Issued: September 01 2009

Companies engaged in research and development activities in Australia stand to receive tax credits of up to 45% for their efforts.

Significant tax changes for research and development activities will be implemented in July 2010, thanks to Research and Development Tax Reform elements contained in Australia’s most recent federal budget.


According to lawyer at Griffith Hack, the new scheme will give credits for expenditure incurred on eligible R&D activity carried out after July 1, 2010.


Key elements of the scheme include:


• A 40% non-refundable credit and 45% refundable credit for companies with a turnover of A$20 million (US$16.7 million) or less. Griffith Hack lawyers call this “a vast improvement” when compared with the current rate of 37.5% non-refundable credit and 37.5% refundable credit.


• A non-refundable credit of 40% for companies with a turnover greater than A$20 million, an improvement on the rate of 37.5% that is currently available).


• Elimination of the cap on eligible expenditure for companies entitled to the refundable credit, which currently sits at A$1 million.

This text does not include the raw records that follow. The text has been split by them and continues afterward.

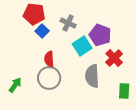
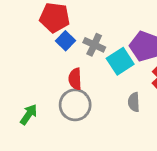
gray cross: (68, 23) -> (94, 45), moved
gray semicircle: (92, 76) -> (134, 102), size x0.6

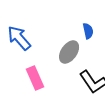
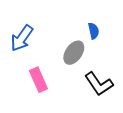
blue arrow: (19, 38) -> (22, 38), turned -104

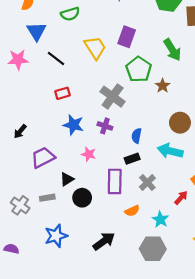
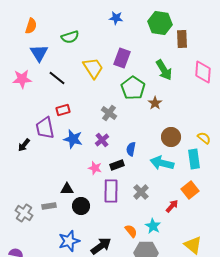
gray cross: (113, 97) -> (109, 113), size x0.7
purple cross: (105, 126) -> (102, 140), turned 32
pink star: (89, 154) -> (95, 168), moved
purple trapezoid: (43, 157) -> (45, 128), moved, turned -75
black rectangle: (132, 159) -> (117, 165), moved
black triangle: (67, 179) -> (67, 189), turned 32
orange semicircle: (132, 211) -> (131, 231), moved, turned -104
blue star: (56, 236) -> (69, 241), moved

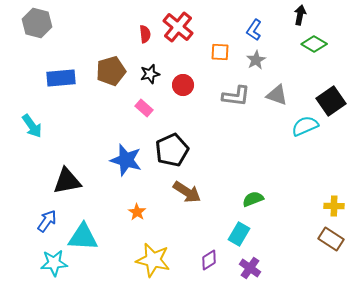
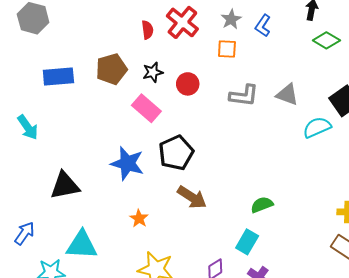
gray star: (256, 60) -> (231, 19), moved
pink rectangle: (144, 108) -> (146, 108), size x1.5
blue arrow: (47, 221) -> (25, 233), moved

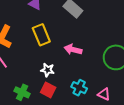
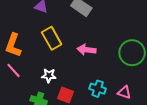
white star: (48, 70) -> (49, 75), moved

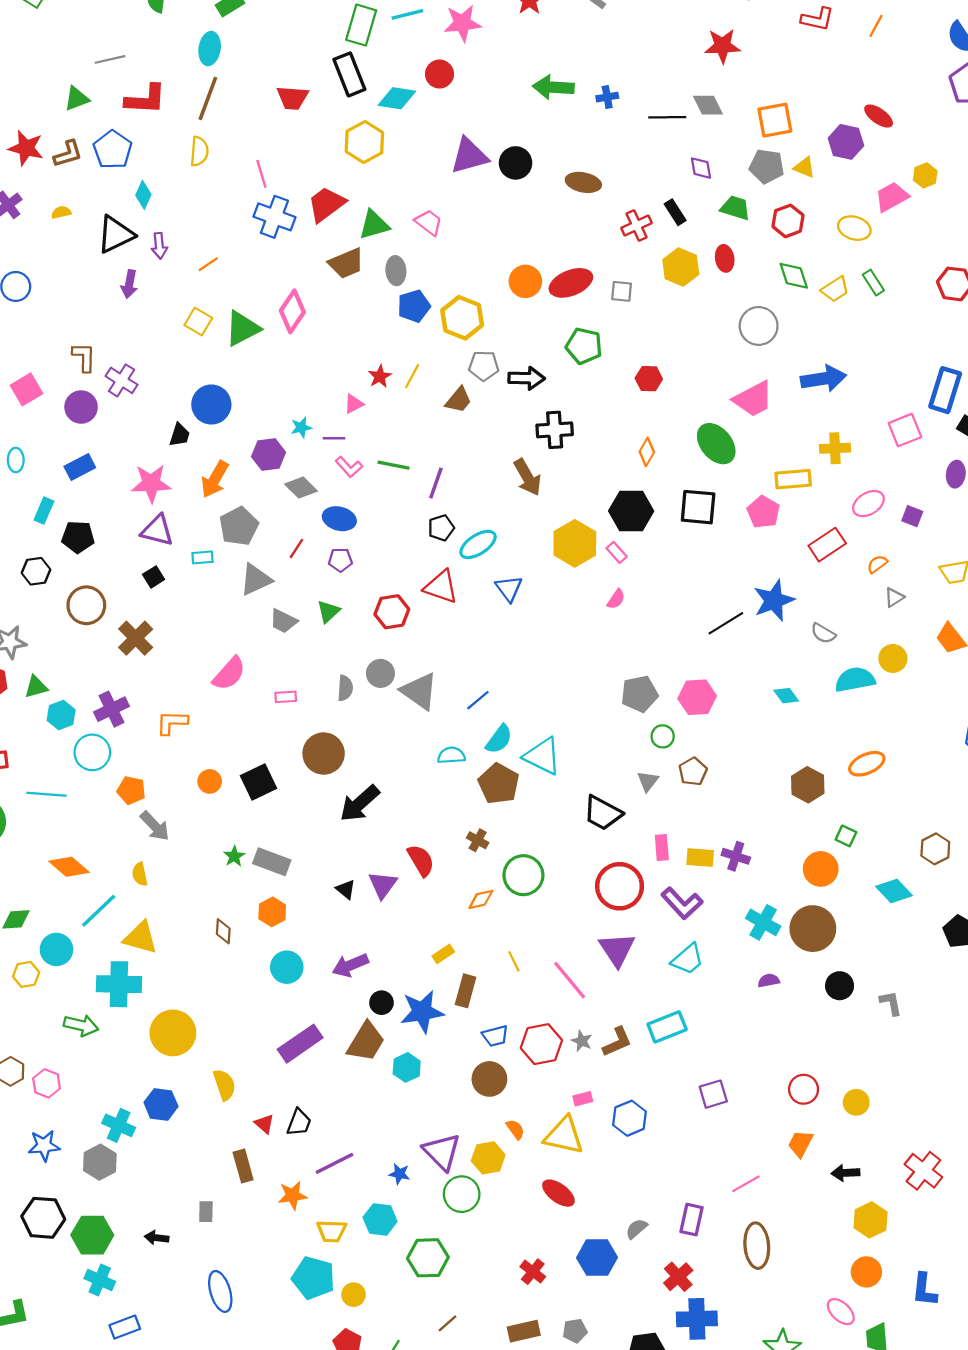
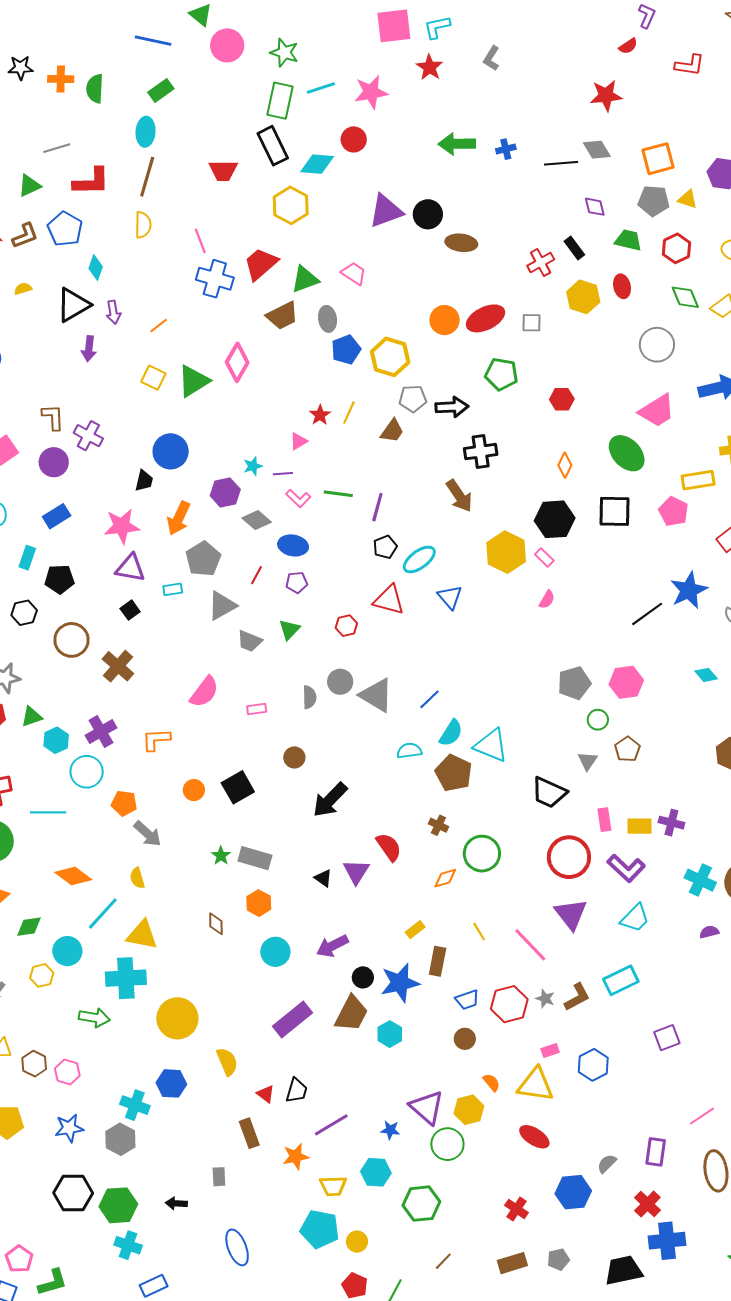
brown ellipse: (583, 182) -> (461, 243), moved
red hexagon: (392, 612) -> (346, 626), size x0.7
brown circle: (324, 754) -> (294, 757), size x0.6
brown circle: (489, 1079) -> (465, 1039), size x0.7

• Tightening of the definition of eligible R&D expenditure to ensure credits are only available for true R&D developments.


Griffith Hack lawyers say the R&D tax credit will also be available to companies who may have IP owned offshore, but are undertaking research in Australia.


The existing scheme will be maintained for the 2009-2010 year subject to the alteration of the current cap on eligible expenditure for companies eligible to receive the tax offset from A$1 million to A$2 million.